Big Data for Ads
and the Real Cost of Latency
To switch things up a little, I thought I’d talk about a server-side aspect of Ads Performance for a change. If you do ads right, you can easily consume tons of data, perhaps even more than the rest of your company combined. That and there are real demands for real-time on the ads side of things; you want responsive user targeting, to know whether a particular campaign is performing, or whether you’ve suddenly and dramatically lost revenue. How do you drink from this firehose of data, and do it in a way that is both accurate and cost-efficient?
Introducing Publish/Subscribe for Microservices
Everyone loves to reach for microservices, but in practice implementing them at your company can be an uphill battle. More than likely, it’s just that you’re missing one crucial piece.
Last week I talked about event-driven systems. In contrast to typical REST systems, that are stateless and require “pulling” data at a client’s request, event-driven systems “push” data to services that consume them.
This model is incredibly useful in high throughput real-time systems, largely due to the dependency inversion I discuss in the article linked above. As Tim Burglund demonstrates in his Apache Kafka video, having a push model and stateful log naturally begets the microservices model. Suddenly, microservices can be a natural consequence of engineers leveraging a particularly useful piece in their architecture stack, not something that needs to be constantly enforced.

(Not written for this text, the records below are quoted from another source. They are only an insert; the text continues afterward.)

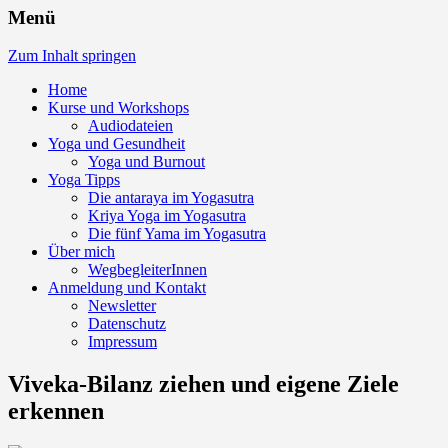
Helga Brinkmann, Yogalehrerin
Menü
BDY/EYU: "Aus der eigenen Mitte heraus
ein kraftvolles, lebendiges und freies
Zum Inhalt springen
Leben zu gestalten ist Lebenskunst."
Home
Kurse und Workshops
Audiodateien
Yoga und Gesundheit
Yoga und Burnout
Yoga Tipps
Die antaraya im Yogasutra
Kriya Yoga im Yogasutra
Die fünf Yama im Yogasutra
Über mich
WegbegleiterInnen
Anmeldung und Kontakt
Newsletter
Datenschutz
Impressum
Viveka-Bilanz ziehen und eigene Ziele
erkennen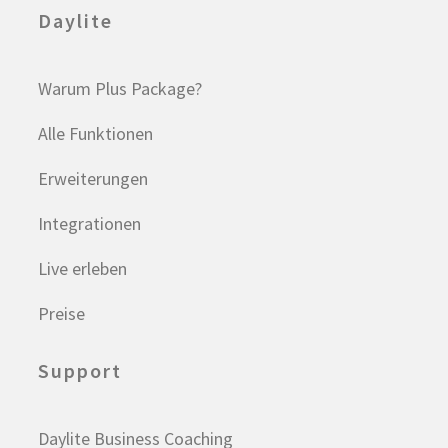
Daylite
Warum Plus Package?
Alle Funktionen
Erweiterungen
Integrationen
Live erleben
Preise
Support
Daylite Business Coaching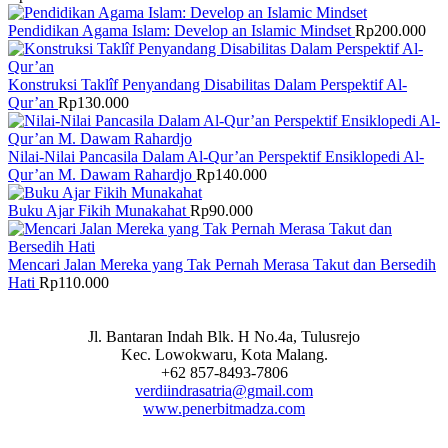
Pendidikan Agama Islam: Develop an Islamic Mindset
Rp
200.000
Konstruksi Taklîf Penyandang Disabilitas Dalam Perspektif Al-
Qur’an
Rp
130.000
Nilai-Nilai Pancasila Dalam Al-Qur’an Perspektif Ensiklopedi Al-
Qur’an M. Dawam Rahardjo
Rp
140.000
Buku Ajar Fikih Munakahat
Rp
90.000
Mencari Jalan Mereka yang Tak Pernah Merasa Takut dan Bersedih
Hati
Rp
110.000
Jl. Bantaran Indah Blk. H No.4a, Tulusrejo
Kec. Lowokwaru, Kota Malang.
+62 857-8493-7806
verdiindrasatria@gmail.com
www.penerbitmadza.com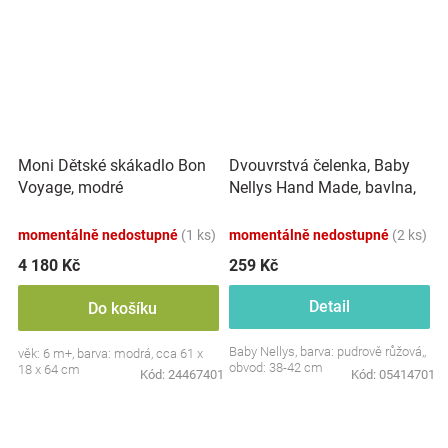
Dvouvrstvá čelenka, Baby
Moni Dětské skákadlo Bon
Nellys Hand Made, bavlna,
Voyage, modré
Korunka STAR - pudrově
růžová, 80/98
momentálně nedostupné
(1 ks)
momentálně nedostupné
(2 ks)
4 180 Kč
259 Kč
Detail
Do košíku
Baby Nellys, barva: pudrově růžová,,
věk: 6 m+, barva: modrá, cca 61 x
obvod: 38-42 cm
18 x 64 cm
Kód:
24467401
Kód:
05414701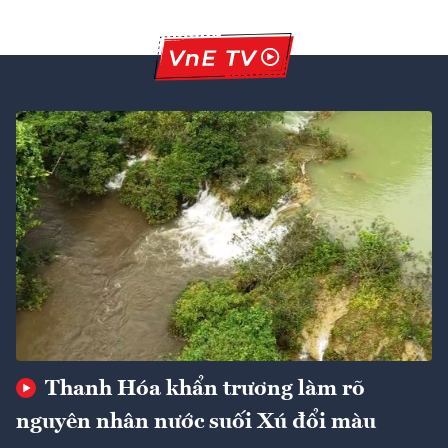
Thanh Hóa khẩn trương làm rõ
nguyên nhân nước suối Xú đổi màu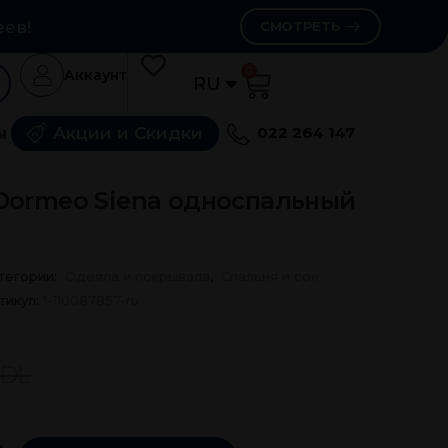
еев!
СМОТРЕТЬ
0
Аккаунт
RU
RO
ы
Акции и Скидки
022 264 147
Dormeo Siena односпальный
тегории:
Одеяла и покрывала
,
Спальня и сон
тикул:
1-110087857-ru
DL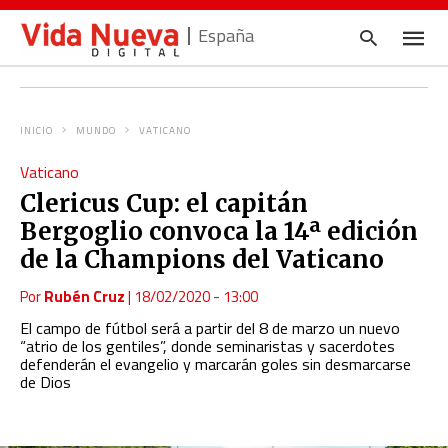
España
INICIO
MUNDO
VATICANO
Escrib
Vaticano
tu
consul
Clericus Cup: el capitán
y
pulsa
Bergoglio convoca la 14ª edición
en
INTRO
de la Champions del Vaticano
Por
Rubén Cruz
|
18/02/2020 - 13:00
El campo de fútbol será a partir del 8 de marzo un nuevo
“atrio de los gentiles”, donde seminaristas y sacerdotes
defenderán el evangelio y marcarán goles sin desmarcarse
de Dios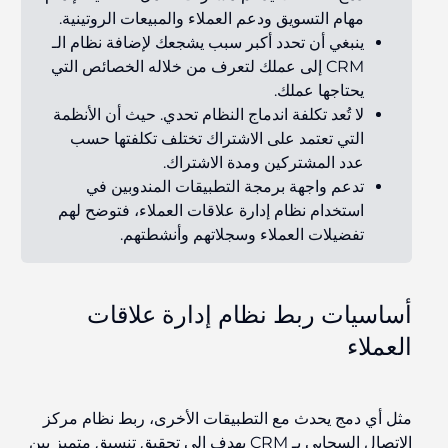
مهام التسويق ودعم العملاء والمبيعات الروتينية.
ينبغي أن تحدد أكبر سبب يشجعك لإضافة نظام الـ
CRM إلى عملك لتعرف من
خلاله
الخصائص التي
يحتاجها عملك.
لا تُعد تكلفة اندماج النظام تحدي. حيث أن الأنظمة
التي تعتمد على الاشتراك تختلف تكلفتها حسب
عدد المشتركين ومدة الاشتراك.
تدعم واجهة برمجة التطبيقات المندوبين في
استخدام نظام إدارة علاقات العملاء، فتوضح لهم
تفضيلات العملاء وسجلاتهم وأنشطتهم.
أساسيات ربط نظام إدارة علاقات
العملاء
مثل أي دمج يحدث مع التطبيقات الأخرى، ربط نظام مركز
الاتصال السحابي بـ CRM يهدف إلى تحقيق تنسيق متميز بين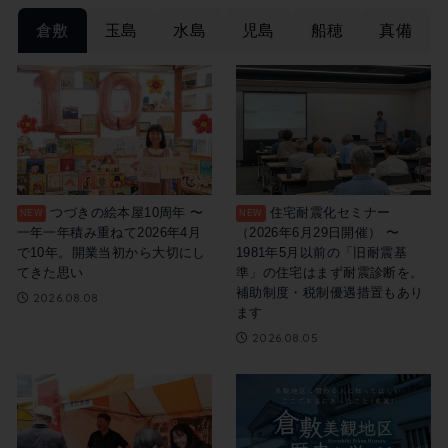
倉敷
玉島
水島
児島
船穂
真備
つづきの絵本屋10周年 〜
住宅耐震化セミナー
一年一年積み重ねて2026年4月
（2026年6月29日開催） 〜
で10年。開業当初から大切にし
1981年5月以前の「旧耐震基
てきた思い
準」の住宅はまず耐震診断を。
補助制度・税制優遇措置もあり
2026.08.08
ます
2026.08.05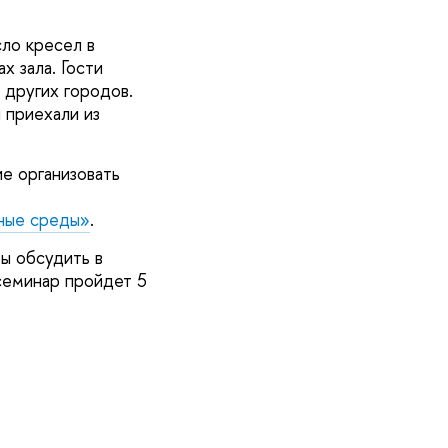
ло кресел в
х зала. Гости
 других городов.
 приехали из
е организовать
ные среды»
.
бы обсудить в
семинар пройдет 5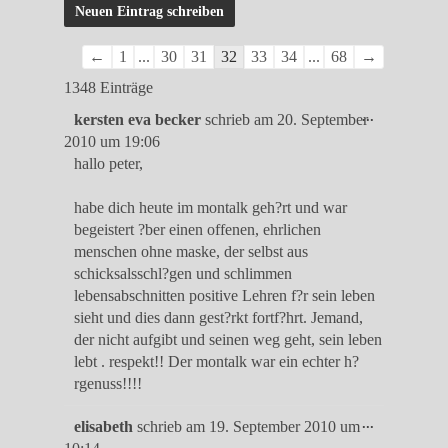
Navigation
←
1
...
30
31
32
33
34
...
68
→
der
1348 Einträge
Gästebuchliste
Diese
...
kersten eva becker
schrieb am
20. September
Metabox
2010
um
19:06
ein-/ausble
hallo peter,
habe dich heute im montalk geh?rt und war
begeistert ?ber einen offenen, ehrlichen
menschen ohne maske, der selbst aus
schicksalsschl?gen und schlimmen
lebensabschnitten positive Lehren f?r sein leben
sieht und dies dann gest?rkt fortf?hrt. Jemand,
der nicht aufgibt und seinen weg geht, sein leben
lebt . respekt!! Der montalk war ein echter h?
rgenuss!!!!
Diese
...
elisabeth
schrieb am
19. September 2010
um
Metabox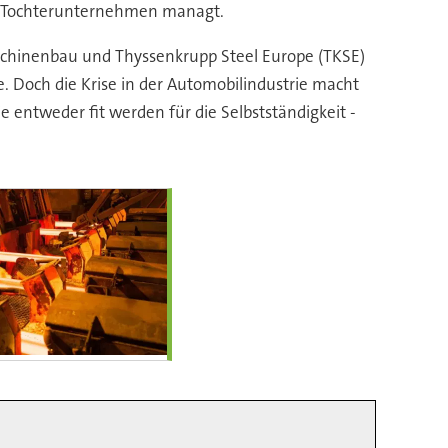
en Tochterunternehmen managt.
schinenbau und Thyssenkrupp Steel Europe (TKSE)
. Doch die Krise in der Automobilindustrie macht
sie entweder fit werden für die Selbstständigkeit -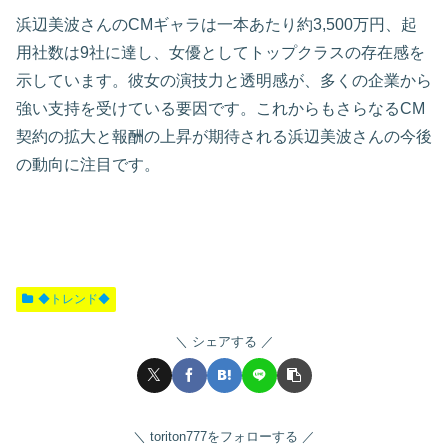
浜辺美波さんのCMギャラは一本あたり約3,500万円、起
用社数は9社に達し、女優としてトップクラスの存在感を
示しています。彼女の演技力と透明感が、多くの企業から
強い支持を受けている要因です。これからもさらなるCM
契約の拡大と報酬の上昇が期待される浜辺美波さんの今後
の動向に注目です。
◆トレンド◆
シェアする
toriton777をフォローする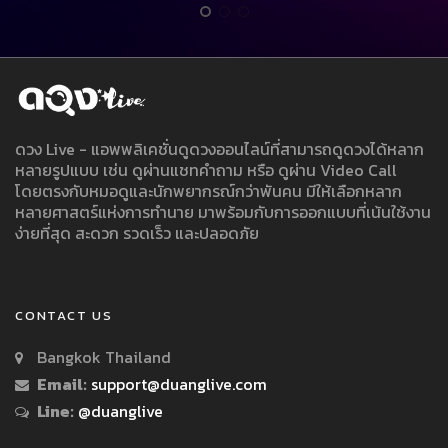
ดวง Live - แอพพลิเคชั่นดูดวงออนไลน์ที่สามารถดูดวงได้หลาก
หลายรูปแบบ เช่น ดูผ่านแชทคำถาม หรือ ดูผ่าน Video Call
โดยตรงกับหมอดูและนักพยากรณ์กว่าพันคน มีให้เลือกหลาก
หลายศาสตร์แห่งการทำนาย มาพร้อมกับการออกแบบที่เน้นใช้งาน
ง่ายที่สุด สะดวก รวดเร็ว และปลอดภัย
CONTACT US
Bangkok Thailand
Email:
support@duanglive.com
Line:
@duanglive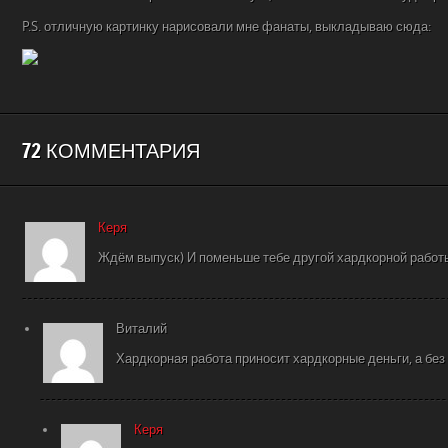
P.S. отличную картинку нарисовали мне фанаты, выкладываю сюда:
72 КОММЕНТАРИЯ
Керя
Ждём выпуск) И поменьше тебе другой хардкорной работ
Виталий
Хардкорная работа приносит хардкорные деньги, а без 
Керя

But crucially this also facilitates a particular degree of statefulness amongst distributed systems. In addition to the raw event log Kafka automatically records, this also enables us to run real-time aggregate jobs at scale, which are highly useful for ads metrics.
The Real Cost of Latency
At high scale, the real cost is not individual message latency, but how efficiently a system can process large volumes of events. Architectures that support batching and parallel consumption can sustain far higher throughput with less infrastructure.
Log-based systems like Kafka are designed to process events in large batches, which reduces per-event overhead and allows real-time pipelines to scale efficiently. Systems that emphasize per-message delivery and acknowledgements can require more concurrent consumers to keep up as volume grows, increasing operational cost.
Conclusion
Running a successful ads business necessitates highly accurate real-time metrics at scale. The technology is there, and it’s open source. Adopting these technologies for the revenue side of the business is also a perfect moment for revenue teams to lead great architecture decisions company-wide.